→ Exercise aim: Within the listing that follows, state how many lines include the word "SPACE"; write only that number.

→ Data extract:
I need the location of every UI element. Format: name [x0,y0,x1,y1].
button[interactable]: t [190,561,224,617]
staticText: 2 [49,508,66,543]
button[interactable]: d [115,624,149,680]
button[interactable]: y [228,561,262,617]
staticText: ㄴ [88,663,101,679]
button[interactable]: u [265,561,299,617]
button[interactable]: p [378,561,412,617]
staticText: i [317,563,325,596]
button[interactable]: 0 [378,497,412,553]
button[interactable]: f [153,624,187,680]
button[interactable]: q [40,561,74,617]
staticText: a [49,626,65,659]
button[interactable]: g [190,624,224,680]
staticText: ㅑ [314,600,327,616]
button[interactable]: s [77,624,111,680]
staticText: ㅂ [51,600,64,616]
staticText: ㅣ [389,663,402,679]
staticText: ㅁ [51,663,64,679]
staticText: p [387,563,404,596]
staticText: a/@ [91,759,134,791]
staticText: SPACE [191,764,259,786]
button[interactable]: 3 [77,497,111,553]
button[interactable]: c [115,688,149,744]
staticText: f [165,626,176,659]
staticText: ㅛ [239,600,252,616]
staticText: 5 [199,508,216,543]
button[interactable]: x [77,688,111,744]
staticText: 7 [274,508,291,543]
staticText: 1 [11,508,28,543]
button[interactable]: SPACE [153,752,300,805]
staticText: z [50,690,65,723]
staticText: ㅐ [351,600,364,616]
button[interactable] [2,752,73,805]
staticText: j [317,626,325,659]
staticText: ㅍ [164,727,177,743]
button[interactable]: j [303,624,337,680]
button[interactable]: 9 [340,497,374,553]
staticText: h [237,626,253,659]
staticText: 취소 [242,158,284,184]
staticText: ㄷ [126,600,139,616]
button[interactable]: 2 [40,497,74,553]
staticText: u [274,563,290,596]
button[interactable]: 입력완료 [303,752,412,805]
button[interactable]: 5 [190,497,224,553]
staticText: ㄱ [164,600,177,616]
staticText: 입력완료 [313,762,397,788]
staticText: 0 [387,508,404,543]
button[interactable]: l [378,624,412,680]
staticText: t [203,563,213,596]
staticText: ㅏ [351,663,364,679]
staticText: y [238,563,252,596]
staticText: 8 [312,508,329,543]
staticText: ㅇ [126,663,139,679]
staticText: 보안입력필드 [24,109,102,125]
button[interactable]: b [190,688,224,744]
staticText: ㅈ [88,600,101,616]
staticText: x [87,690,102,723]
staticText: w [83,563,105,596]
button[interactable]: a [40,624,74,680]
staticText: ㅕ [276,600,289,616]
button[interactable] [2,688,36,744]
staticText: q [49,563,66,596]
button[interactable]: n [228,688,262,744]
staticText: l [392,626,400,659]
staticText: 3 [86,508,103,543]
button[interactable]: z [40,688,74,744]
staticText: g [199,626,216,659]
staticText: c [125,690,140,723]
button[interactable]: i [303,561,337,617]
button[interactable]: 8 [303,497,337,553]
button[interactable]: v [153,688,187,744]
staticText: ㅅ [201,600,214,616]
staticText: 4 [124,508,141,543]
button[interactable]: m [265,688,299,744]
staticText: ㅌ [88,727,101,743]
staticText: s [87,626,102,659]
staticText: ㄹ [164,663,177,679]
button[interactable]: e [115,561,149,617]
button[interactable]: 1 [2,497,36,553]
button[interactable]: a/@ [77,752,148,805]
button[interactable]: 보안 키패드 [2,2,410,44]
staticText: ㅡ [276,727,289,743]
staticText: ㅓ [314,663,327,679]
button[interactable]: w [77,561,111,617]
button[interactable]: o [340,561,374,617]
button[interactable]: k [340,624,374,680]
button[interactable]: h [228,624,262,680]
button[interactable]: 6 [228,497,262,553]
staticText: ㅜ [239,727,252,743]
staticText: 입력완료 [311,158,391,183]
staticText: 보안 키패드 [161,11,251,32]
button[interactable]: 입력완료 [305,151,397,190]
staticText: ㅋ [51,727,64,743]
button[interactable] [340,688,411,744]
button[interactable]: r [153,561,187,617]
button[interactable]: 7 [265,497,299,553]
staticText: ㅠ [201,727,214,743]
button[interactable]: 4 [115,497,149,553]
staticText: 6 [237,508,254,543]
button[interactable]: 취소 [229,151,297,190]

→ Solution below: 2